A brief but severe Cloudflare outage caused widespread internet disruption on Friday, December 5, 2025. The problem simultaneously took down major online services around the globe, from professional communication platforms to popular video games. The incident, which reportedly lasted for approximately 30 minutes, highlighted the ongoing vulnerability of the modern internet. Many large sites depend heavily on a small group of infrastructure providers.
Affected services included high-traffic platforms like the business networking site LinkedIn, the communication tool Zoom, and the immensely popular video game Fortnite. Other casualties included the design application Canva, various trading platforms, and other competitors like Anthropic’s Claude AI chatbot. Users attempting to access these sites encountered frustrating connection errors or empty pages, a common symptom when core web infrastructure fails.
The outage, which occurred in the morning for many users, was the second major service interruption Cloudflare had suffered in less than two months. The preceding incident in November 2025 similarly disrupted services globally. This recurrence raises serious questions about the robustness of the highly centralized systems that manage a large portion of the world’s internet traffic.
Cloudflare, a crucial web infrastructure company, acts as a Content Delivery Network (CDN) and security provider. It processes an estimated 20 to 25 percent of all global internet traffic. The company helps websites load quickly, remain online, and protect against cyberattacks. When a core system within Cloudflare fails, the issue rapidly cascades, pulling down numerous unrelated websites and applications all at once.
On its official status page, Cloudflare quickly acknowledged the problem. It initially described the issue as “internal service degradation.” Subsequent updates indicated the root cause was not a cyberattack. Instead, the team identified the fault as a configuration change deployed to mitigate a recently discovered industry-wide vulnerability. The change, intended to improve the platform’s security, accidentally caused the network’s web application firewall to improperly handle requests.
The company stated a fix was swiftly implemented, successfully resolving the outage within a half-hour timeframe. The quick resolution brought services back online for most users. However, the event served as a stark reminder of the internet’s reliance on single points of failure. Experts from organizations like the Internet Society have long cautioned that concentrating too much traffic within a few major CDNs creates systemic risks. When these networks experience problems, the impact immediately becomes global.

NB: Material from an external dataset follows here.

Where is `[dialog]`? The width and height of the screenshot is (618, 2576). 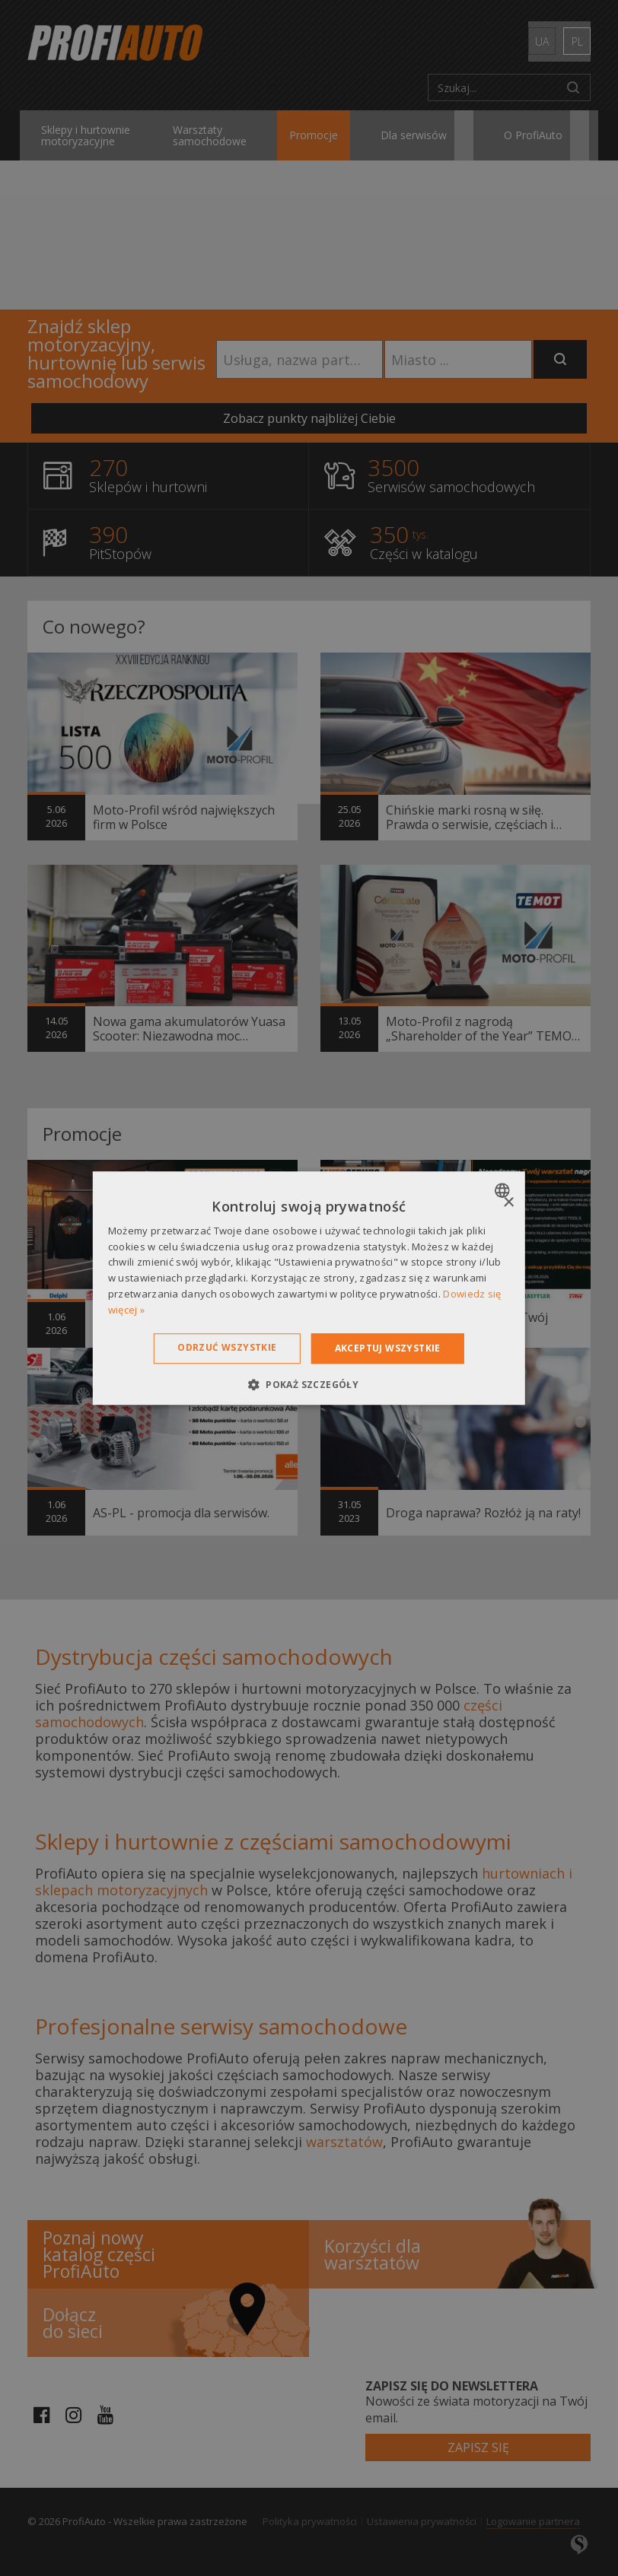 [dialog] is located at coordinates (309, 1288).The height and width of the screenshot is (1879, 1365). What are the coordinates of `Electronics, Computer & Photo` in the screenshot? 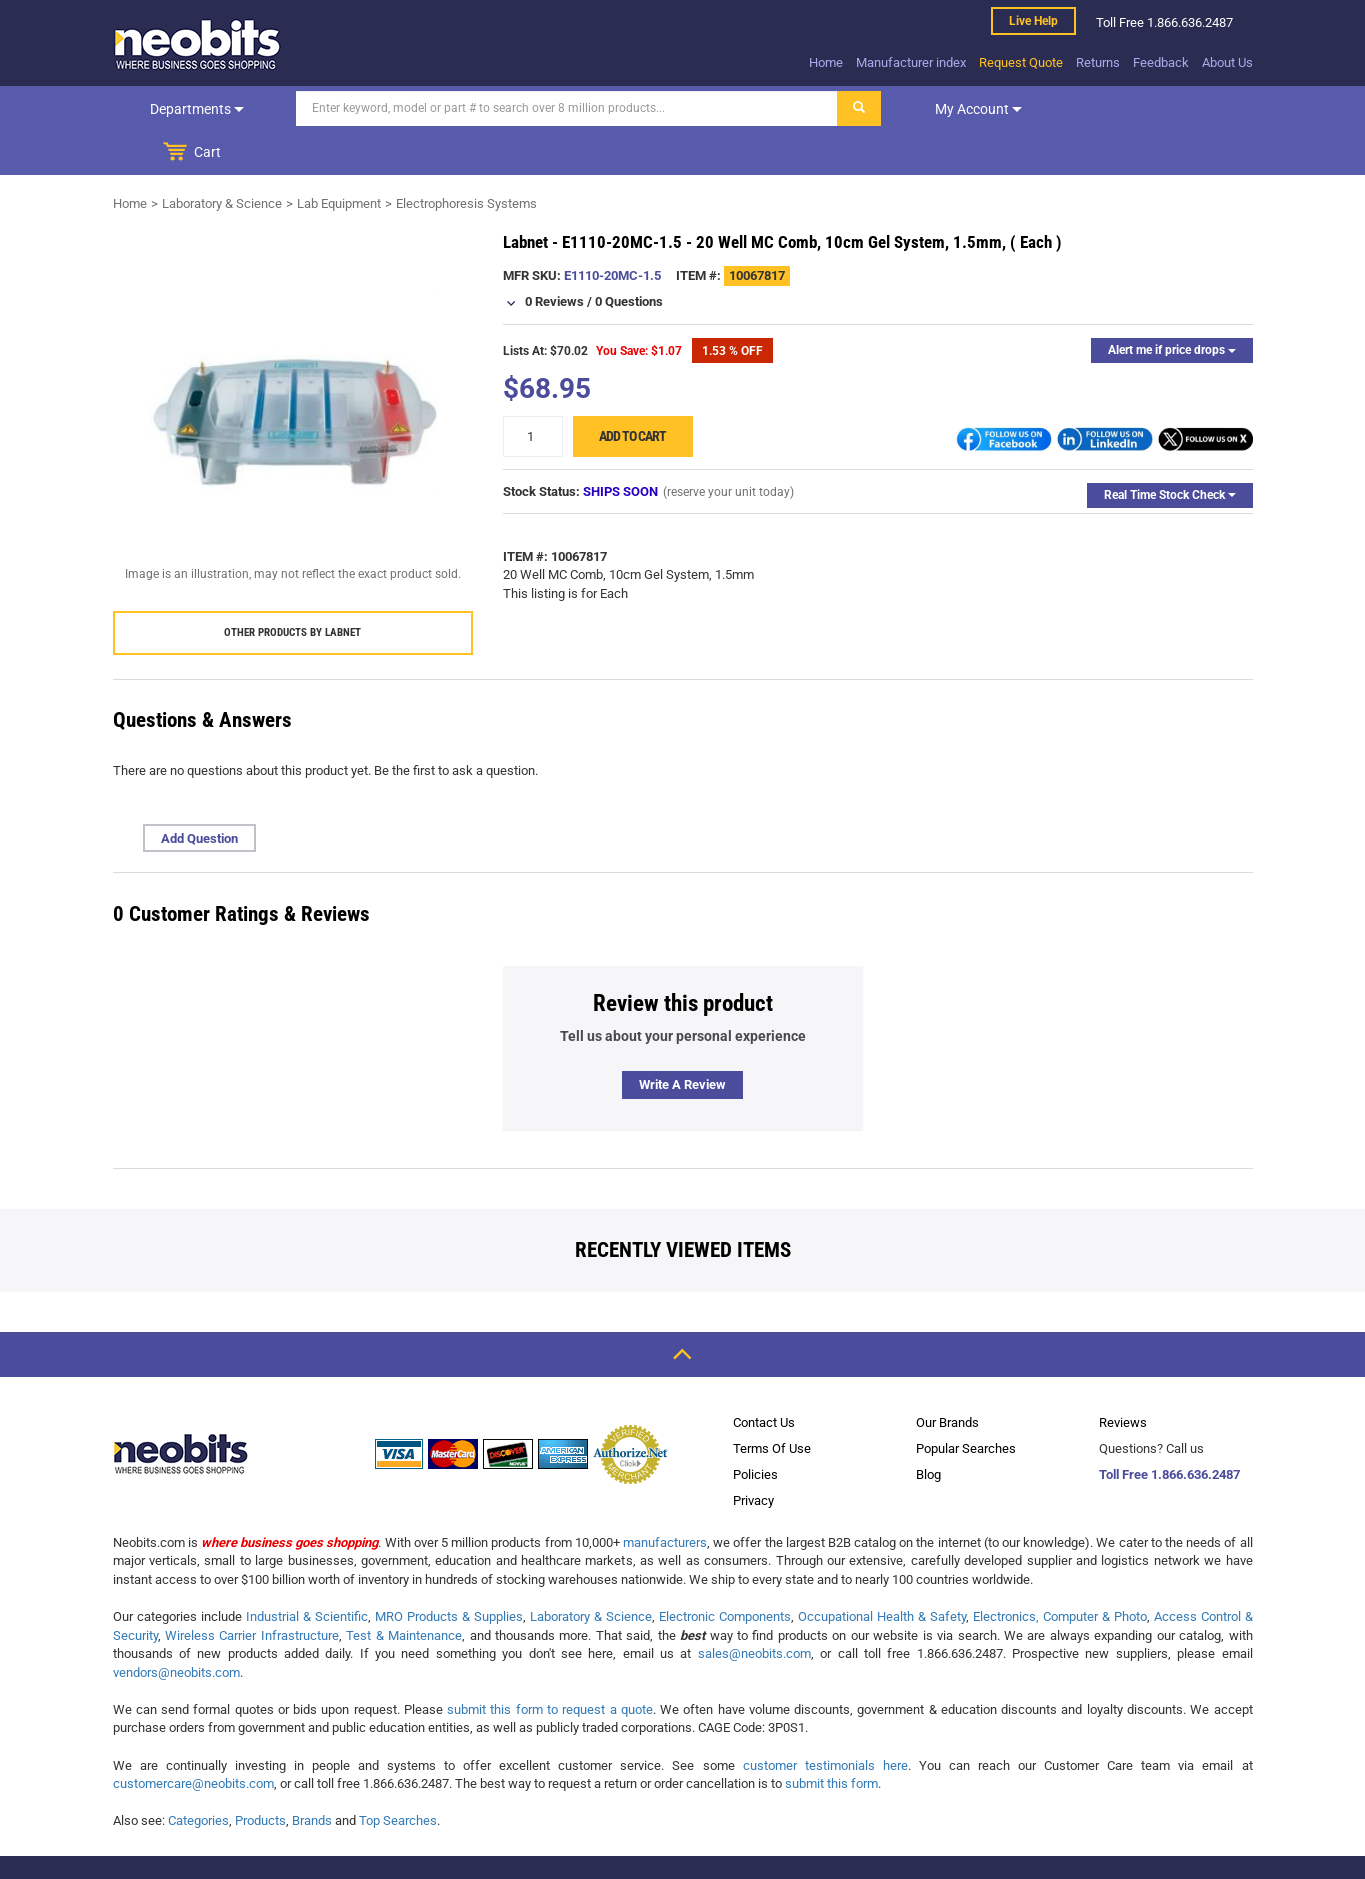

For millions of users, the brief blackout resulted in temporary losses of productivity, trading ability, and entertainment access. For tech companies, the incident is a wake-up call. It accelerates the need to diversify internet dependencies and build more resilient, geographically decentralized systems to safeguard against future infrastructure failures. The frequency of these high-profile outages suggests that this dependency remains one of the largest systemic risks to global digital commerce and communication.